## What you are asked to do
Retype all of the listing exactly, passing over any picture you find.

## Task input
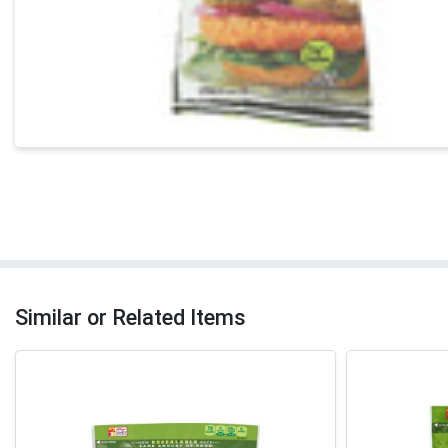
Similar or Related Items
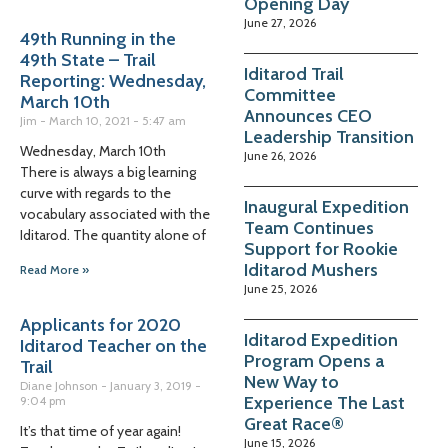
Opening Day
June 27, 2026
49th Running in the
49th State – Trail
Iditarod Trail
Reporting: Wednesday,
Committee
March 10th
Announces CEO
Jim
March 10, 2021
5:47 am
Leadership Transition
Wednesday, March 10th
June 26, 2026
There is always a big learning
curve with regards to the
Inaugural Expedition
vocabulary associated with the
Team Continues
Iditarod. The quantity alone of
Support for Rookie
Iditarod Mushers
Read More »
June 25, 2026
Applicants for 2020
Iditarod Expedition
Iditarod Teacher on the
Program Opens a
Trail
New Way to
Diane Johnson
January 3, 2019
Experience The Last
9:04 pm
Great Race®
It’s that time of year again!
June 15, 2026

## Written answer
Similar or Related Items
Opening Day
June 27, 2026
49th Running in the
49th State – Trail
Iditarod Trail
Reporting: Wednesday,
Committee
March 10th
Announces CEO
Jim
March 10, 2021
5:47 am
Leadership Transition
Wednesday, March 10th
June 26, 2026
There is always a big learning
curve with regards to the
Inaugural Expedition
vocabulary associated with the
Team Continues
Iditarod. The quantity alone of
Support for Rookie
Iditarod Mushers
Read More »
June 25, 2026
Applicants for 2020
Iditarod Expedition
Iditarod Teacher on the
Program Opens a
Trail
New Way to
Diane Johnson
January 3, 2019
Experience The Last
9:04 pm
Great Race®
It’s that time of year again!
June 15, 2026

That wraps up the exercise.